I went to college in Norman, Oklahoma and lived in the athletic dorm where about a quarter of the residents were black, a new experience for me. In many ways, we were all cast into a strange mish-mash of cultural, academic and physical attributes. Like most of us white guys, many of my black teammates had never had such close connections to non-blacks. (Communal team showers introduced a new degree of exposure to both groups.) We were assigned dorm rooms with people of the same color and usually someone from near where you came from (not that that kept your roommate from being a lunatic).
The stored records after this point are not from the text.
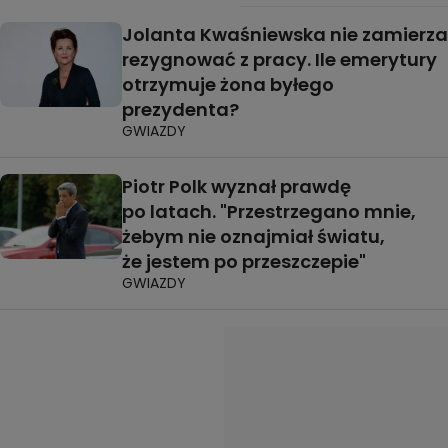
Jolanta Kwaśniewska nie zamierza
rezygnować z pracy. Ile emerytury
otrzymuje żona byłego
prezydenta?
GWIAZDY
Piotr Polk wyznał prawdę
po latach. "Przestrzegano mnie,
żebym nie oznajmiał światu,
że jestem po przeszczepie"
GWIAZDY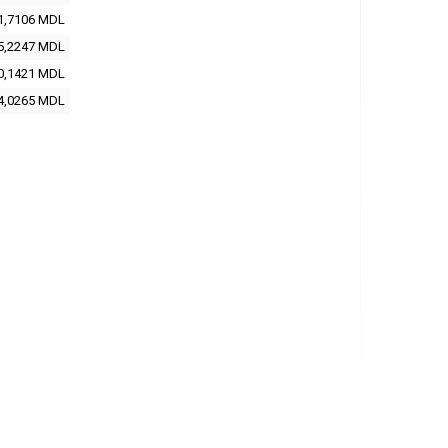
1,7106 MDL
5,2247 MDL
0,1421 MDL
4,0265 MDL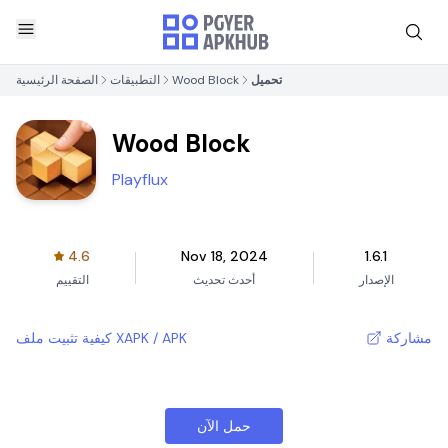
تحميل
Wood Block
التطبيقات
الصفحة الرئيسية
Wood Block
Playflux
4.6
Nov 18, 2024
1.6.1
الإصدار
أحدث تحديث
التقييم
مشاركة
كيفية تثبيت ملف XAPK / APK
حمل الآن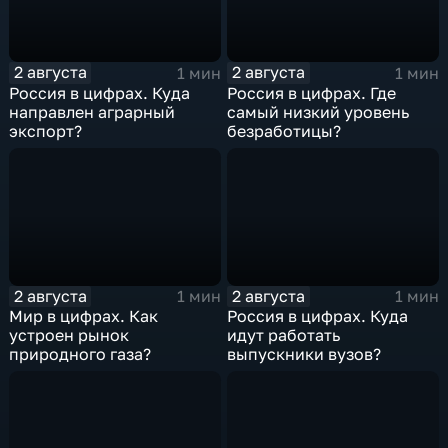
2 августа
2 августа
1 мин
1 мин
Россия в цифрах. Куда
Россия в цифрах. Где
направлен аграрный
самый низкий уровень
экспорт?
безработицы?
2 августа
2 августа
1 мин
1 мин
Мир в цифрах. Как
Россия в цифрах. Куда
устроен рынок
идут работать
природного газа?
выпускники вузов?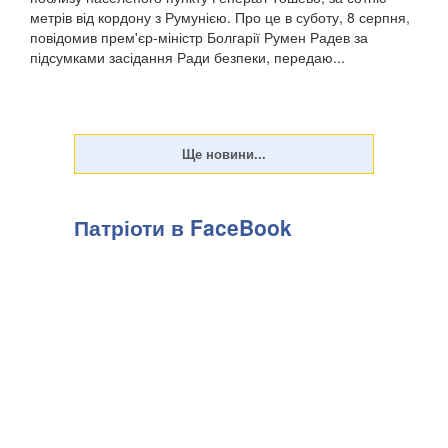
метрів від кордону з Румунією. Про це в суботу, 8 серпня,
повідомив прем'єр-міністр Болгарії Румен Радев за
підсумками засідання Ради безпеки, передаю...
Патріоти в FaceBook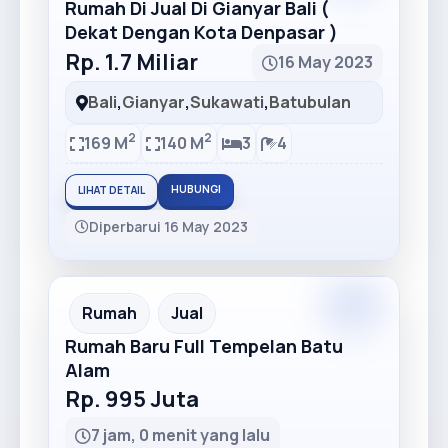
Rumah Di Jual Di Gianyar Bali (
Dekat Dengan Kota Denpasar )
Rp. 1.7 Miliar
16 May 2023
Bali
,
Gianyar
,
Sukawati
,
Batubulan
2
2
169 M
140 M
3
4
HUBUNGI
LIHAT DETAIL
Diperbarui 16 May 2023
Rumah
Jual
Rumah Baru Full Tempelan Batu
Alam
Rp. 995 Juta
7 jam, 0 menit yang lalu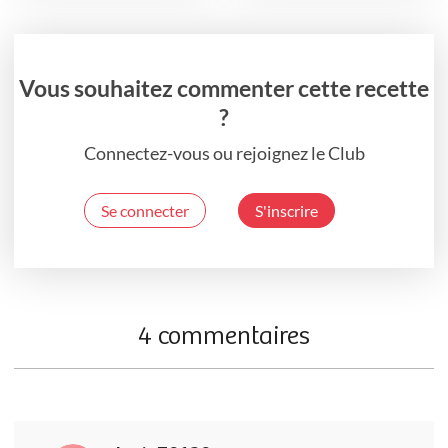
Vous souhaitez commenter cette recette
?
Connectez-vous ou rejoignez le Club
Se connecter
S'inscrire
4 commentaires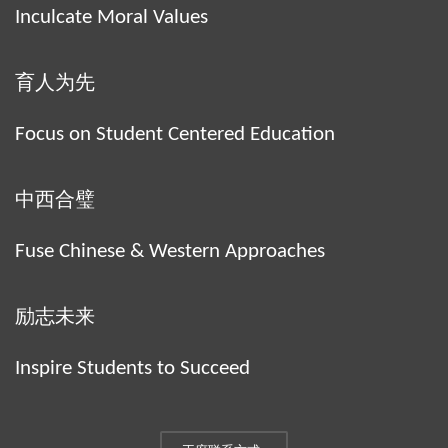
Inculcate Moral Values
育人为先
Focus on Student Centered Education
中西合璧
Fuse Chinese & Western Approaches
励志未来
Inspire Students to Succeed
In addition to the Okies, there were a lot of Texans of various hues, and it quickly became clear that most of the separation among us wasn’t racial, but cultural. Religion, economic status, degree of education and intelligence, personality, and most importantly, skill and team loyalty. We bonded by position on the playing field also. Offensive linemen tended to keep together, as did offensive backs and ends, and the same for the defensive players. There were small cliques of “straights” (no dope), “dopers,” “straights” (Bible thumpers), “hippies”, and of course, we had a whole group of bat-shit crazy guys from California.
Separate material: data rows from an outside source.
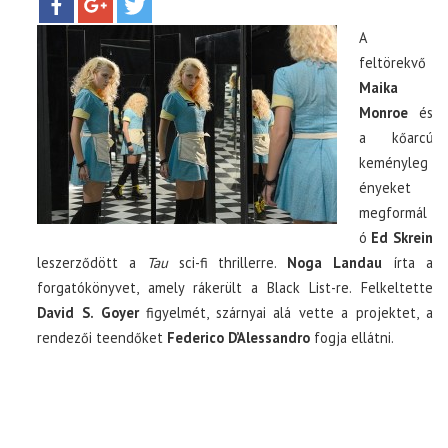
A
TOP10
feltörekvő
Maika
KULISSZA
Monroe
és
a kőarcú
CIKK
keményleg
ényeket
megformál
PÓLÓ RENDELÉS
ó
Ed Skrein
leszerződött a
Tau
sci-fi thrillerre.
Noga Landau
írta a
forgatókönyvet, amely rákerült a Black List-re. Felkeltette
David S. Goyer
figyelmét, szárnyai alá vette a projektet, a
rendezői teendőket
Federico D’Alessandro
fogja ellátni.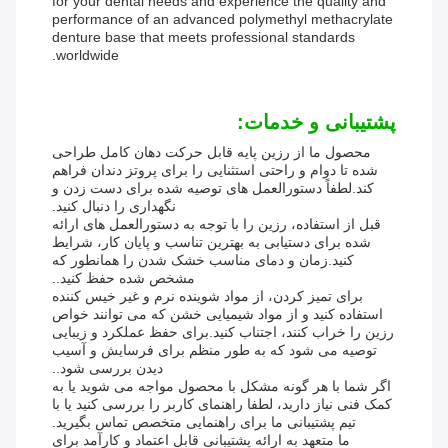
for your dental needs and experience the quality and
performance of an advanced polymethyl methacrylate
denture base that meets professional standards
worldwide.
پشتیبانی و خدمات:
محصول ما از رزین پایه قابل حرکت دهان کامل طراحی
شده تا دوام و راحتی استثنایی را برای پروتز دندان فراهم
کند.لطفاً دستورالعمل های توصیه شده برای دست زدن و
نگهداری را دنبال کنید.
قبل از استفاده، رزین را با توجه به دستورالعمل های ارائه
شده برای دستیابی به بهترین تناسب و پایان کار، شرایط
کنید.زمان و دمای مناسب خشک شدن را همانطور که
مشخص شده حفظ کنید..
برای تمیز کردن، از مواد شوینده نرم و غیر خیس کننده
استفاده کنید و از مواد شیمیایی خشن که می توانند خواص
رزین را خراب کنند، اجتناب کنید.برای حفظ عملکرد و زیبایی
توصیه می شود که به طور منظم برای فرسایش و آسیب
دیدن بررسی شود..
اگر شما با هر گونه مشکل با محصول مواجه می شوید یا به
کمک فنی نیاز دارید، لطفا راهنمای کاربر را بررسی کنید یا با
تیم پشتیبانی ما برای راهنمایی متخصص تماس بگیرید.
ما متعهد به ارائه پشتیبانی قابل اعتماد و کارآمد برای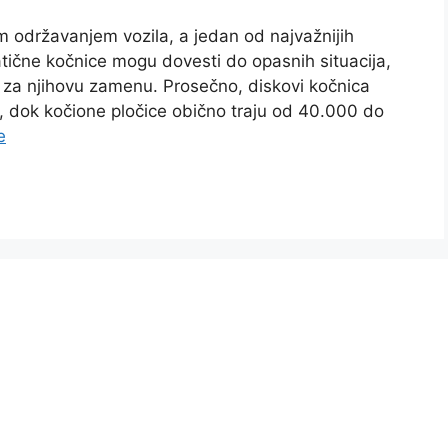
m održavanjem vozila, a jedan od najvažnijih
ične kočnice mogu dovesti do opasnih situacija,
e za njihovu zamenu. Prosečno, diskovi kočnica
 dok kočione pločice obično traju od 40.000 do
e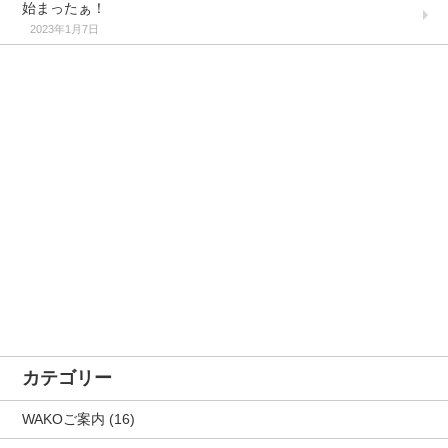
始まったぁ！
2023年1月7日
カテゴリー
WAKOご案内
(16)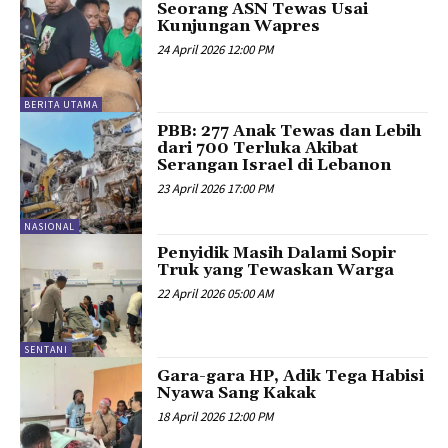
Seorang ASN Tewas Usai
Kunjungan Wapres
24 April 2026 12:00 PM
BERITA UTAMA
PBB: 277 Anak Tewas dan Lebih
dari 700 Terluka Akibat
Serangan Israel di Lebanon
23 April 2026 17:00 PM
NASIONAL
Penyidik Masih Dalami Sopir
Truk yang Tewaskan Warga
22 April 2026 05:00 AM
SENTANI
Gara-gara HP, Adik Tega Habisi
Nyawa Sang Kakak
18 April 2026 12:00 PM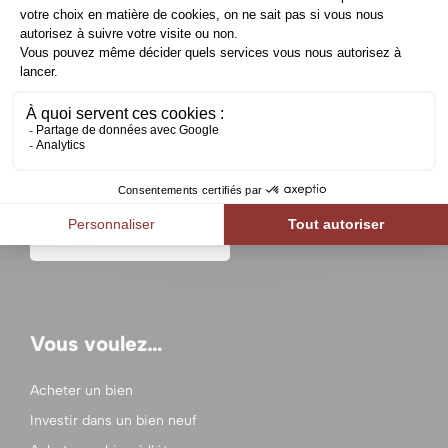
Un projet immobilier en
Belgique ?
Contactez-nous
Vous voulez…
Acheter un bien
Investir dans un bien neuf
I was intrigued by some of the black kids, who were excellent players and good guys, but obviously had less money and education than many of us. While most of us white guys had cars, nice clothes and fraternity memberships that gave us access to parties and sorority girls; a lot of the black guys were more isolated. There was also separation by field of study. Some of us were there for professional degrees, while others were content to keep their grades up in business administration or phys ed.
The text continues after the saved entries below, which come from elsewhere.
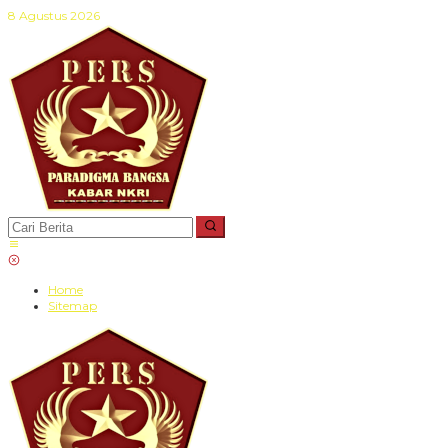
Lewati
8 Agustus 2026
ke
konten
Home
Sitemap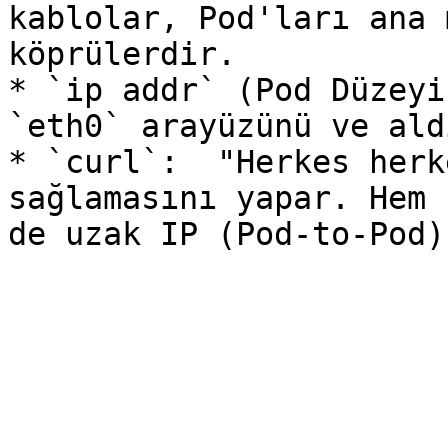
kablolar, Pod'ları ana 
köprülerdir.

* `ip addr` (Pod Düzeyi
`eth0` arayüzünü ve ald
* `curl`:  "Herkes herk
sağlamasını yapar. Hem 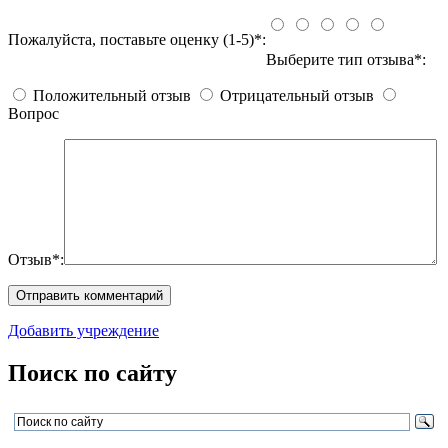
Пожалуйста, поставьте оценку (1-5)*:
Выберите тип отзыва*:
Положительный отзыв
Отрицательный отзыв
Вопрос
Отзыв*:
Добавить учреждение
Поиск по сайту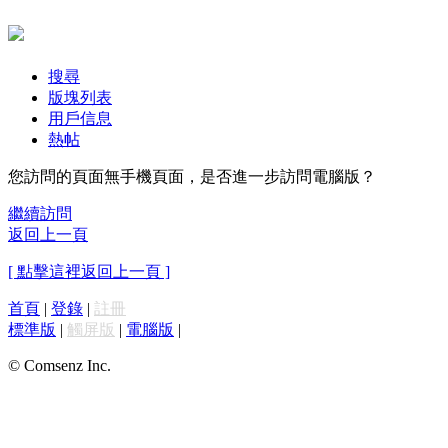
搜尋
版塊列表
用戶信息
熱帖
您訪問的頁面無手機頁面，是否進一步訪問電腦版？
繼續訪問
返回上一頁
[ 點擊這裡返回上一頁 ]
首頁
|
登錄
|
註冊
標準版
|
觸屏版
|
電腦版
|
© Comsenz Inc.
Until the Vietnam War draft lottery in 1969, players with acceptable grades had student deferments from the draft, so staying on the team and in school became particularly important for some kids from areas where the draft was heaviest. Guys that relied on ROTC to pull their grades up ended up heading off to the military at graduation anyway. After the lottery was established, deferments were eliminated and some players were drafted. We knew of players from previous years being killed in Vietnam, and it brought home our own mortality.
The times were changing. In 1968 two Olympic medal winners raised black-gloved fists in “black power” salutes. Race riots were continuing across the country, supplemented by anti-war protests, and many of each became violent. Back at school, there were intra-team tensions about haircuts and facial hair. (Some black players wanted to grow mustaches, and even some of the offensive linemen wanted to grow their hair longer.) Demonstrations were held across campus, but players were discouraged from participating.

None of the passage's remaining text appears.